◆ Exercise instructions
Using the listing below, work out how many lines carry the word "cookies", and state nothing but that number.

◆ Information supplied
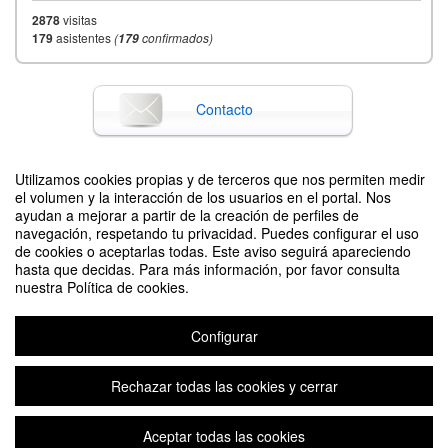
2878
visitas
179
asistentes
(
confirmados)
179
Contacto
Utilizamos cookies propias y de terceros que nos permiten medir
Difunde tu evento poniendo el siguiente código en tu sitio
el volumen y la interacción de los usuarios en el portal. Nos
ayudan a mejorar a partir de la creación de perfiles de
navegación, respetando tu privacidad. Puedes configurar el uso
de cookies o aceptarlas todas. Este aviso seguirá apareciendo
hasta que decidas. Para más información, por favor consulta
nuestra Política de cookies.
Configurar
Cómo llevar tu investigación al mercado
Organizado por Escuela Internacional de Doctorado de la UPM; Actúa UPM,
UPM
Rechazar todas las cookies y cerrar
Aceptar todas las cookies
Aviso legal
|
Contacto
Plataforma de organización de eventos Symposium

◆ Result for this task
5